■ **ACTIVITY**: Reproduce the entries shown below only from the line with "Cappotto della linea Marella, rea" down to the line with "posiciona como una de los grupos con mayor", keeping both end lines and copying each one exactly.

■ **STUDY MATERIAL**:
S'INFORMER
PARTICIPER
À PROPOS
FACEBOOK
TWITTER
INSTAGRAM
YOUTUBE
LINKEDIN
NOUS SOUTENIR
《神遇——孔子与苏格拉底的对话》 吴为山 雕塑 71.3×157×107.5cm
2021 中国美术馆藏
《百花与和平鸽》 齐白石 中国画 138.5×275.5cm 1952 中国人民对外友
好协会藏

...

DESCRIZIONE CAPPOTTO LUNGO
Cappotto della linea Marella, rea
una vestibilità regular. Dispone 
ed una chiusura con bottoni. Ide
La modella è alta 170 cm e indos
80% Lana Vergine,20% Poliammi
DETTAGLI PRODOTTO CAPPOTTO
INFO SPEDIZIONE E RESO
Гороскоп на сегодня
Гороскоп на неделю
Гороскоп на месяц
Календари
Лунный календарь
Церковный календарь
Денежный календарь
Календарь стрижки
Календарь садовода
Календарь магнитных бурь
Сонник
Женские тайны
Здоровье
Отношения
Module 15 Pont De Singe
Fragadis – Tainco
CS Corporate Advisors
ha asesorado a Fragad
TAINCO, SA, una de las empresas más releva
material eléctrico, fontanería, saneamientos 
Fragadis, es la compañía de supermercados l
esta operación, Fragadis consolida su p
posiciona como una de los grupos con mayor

■ **OUTPUT BELOW**:
Cappotto della linea Marella, rea
una vestibilità regular. Dispone 
ed una chiusura con bottoni. Ide
La modella è alta 170 cm e indos
80% Lana Vergine,20% Poliammi
DETTAGLI PRODOTTO CAPPOTTO
INFO SPEDIZIONE E RESO
Гороскоп на сегодня
Гороскоп на неделю
Гороскоп на месяц
Календари
Лунный календарь
Церковный календарь
Денежный календарь
Календарь стрижки
Календарь садовода
Календарь магнитных бурь
Сонник
Женские тайны
Здоровье
Отношения
Module 15 Pont De Singe
Fragadis – Tainco
CS Corporate Advisors
ha asesorado a Fragad
TAINCO, SA, una de las empresas más releva
material eléctrico, fontanería, saneamientos 
Fragadis, es la compañía de supermercados l
esta operación, Fragadis consolida su p
posiciona como una de los grupos con mayor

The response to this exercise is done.